Marketers, publishers, and media and tech companies have known for years that the third-party cookies and mobile IDs on which they built a thriving ad business would eventually disappear. What may have seemed like an abstraction in 2016 is now a looming reality: Google has said it will fully phase out Chrome cookies and potentially mobile IDs in late 2024. Google has repeatedly delayed this timeline, but even if the dates shift, it’s game time for the ad industry to accept and embrace the cookieless future.

  • Advertisers and publishers agree that first-party data holds the most promise as a post-cookie solution. That was one of the takeaways from a February 2023 DoubleVerify study on ad professionals’ perceptions of replacing cookie-dependent solutions. The trouble is that each party understandably has greater confidence in its own data than the other side’s. That underscores the limitations of first-party data. It favors large players with vast data sets, and those players tend to be stingy in sharing the data with ad partners. Further, troves of data are worthless if they are not actionable. This concern was implicit in the DoubleVerify survey, which specifically asked advertisers and publishers about data activation.
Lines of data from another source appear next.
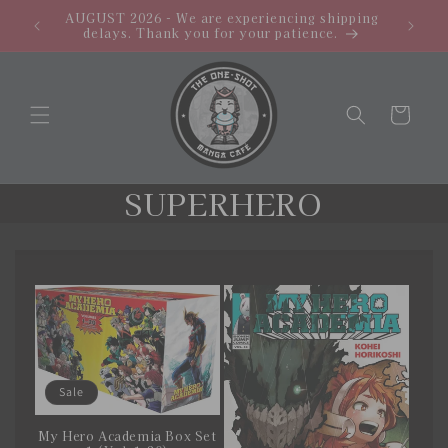
Skip to
AUGUST 2026 - We are experiencing shipping
PROMO: 
content
delays. Thank you for your patience.
Cart
C
SUPERHERO
o
l
l
e
c
Sale
t
My Hero Academia Box Set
  • Ad executives are uneasy about the transition away from long-standing identifiers, which speaks to a lack of readiness at the eleventh hour. DoubleVerify’s survey also found that these executives’ biggest concern was their ability to effectively target audiences.
  • Ad execs are similarly concerned about being able to reach target audiences at scale. A January 2023 survey by International Data Corporation (IDC) and Ogury found that this was the top concern of ad executives worldwide. The same study found that more than 4 in 10 advertisers were unfamiliar or only moderately familiar with targeting methods that didn’t use third-party cookies or mobile IDs.